Google hiring managers also eschew the Mensa tests for prospective employees.

“We found that brainteasers are a complete waste of time,” Bock said. “How many golf balls can you fit into an airplane? How many gas stations in Manhattan? A complete waste of time. They don’t predict anything. They serve primarily to make the interviewer feel smart.”

Questions like that can also be poor indicators of how well an applicant will perform in the position, and they can weed out excellent candidates (or admit terrible ones).

Instead, Bock said what Google finds works the best for them are behavioral interviews in which the interviewer will ask predetermined questions about how the candidate has handled certain situations personally and will then grade the answers on a consistent scale, so it isn’t arbitrary or as biased.

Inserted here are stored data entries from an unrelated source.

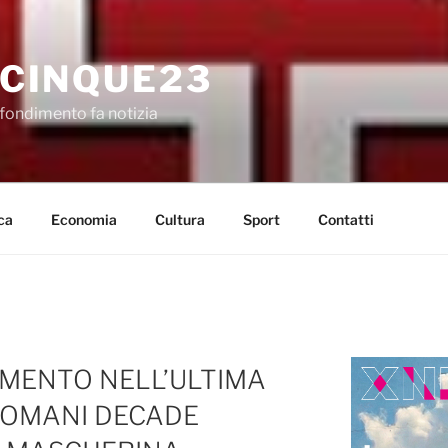
CINQUE23
fondimento fa notizia
ca
Economia
Cultura
Sport
Contatti
E
AUMENTO NELL’ULTIMA
DOMANI DECADE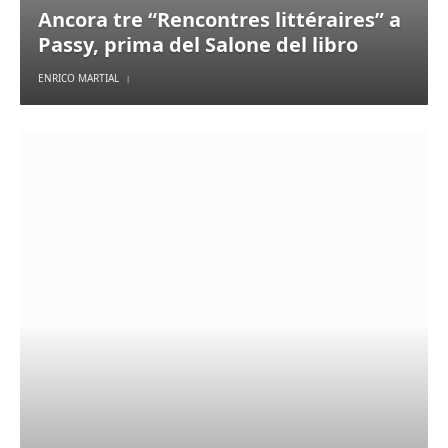
Ancora tre “Rencontres littéraires” a
Passy, prima del Salone del libro
ENRICO MARTIAL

Lastly—and in the software world, where many programmers are self-taught, this should be refreshing—Google recruiters couldn’t care less about applicants’ school transcripts.

“One of the things we’ve seen from all our data crunching is that G.P.A.’s are worthless as a criteria for hiring, and test scores are worthless—no correlation at all except for brand-new college grads, where there’s a slight correlation,” Bock said.

The company also doesn’t demand a college degree, and Bock said the proportion of Google employees without any college education has increased over time. He said the reasons behind getting rid of a diploma requirement are that not only does an employee’s ability to perform at Google have nothing to do with classes or test scores, but also that the kind of thinking Google values can’t be graded.

“One of my own frustrations when I was in college and grad school is that you knew the professor was looking for a specific answer. You could figure that out, but it’s much more interesting to solve problems where there isn’t an obvious answer,” he said. “You want people who like figuring out stuff where there is no obvious answer.”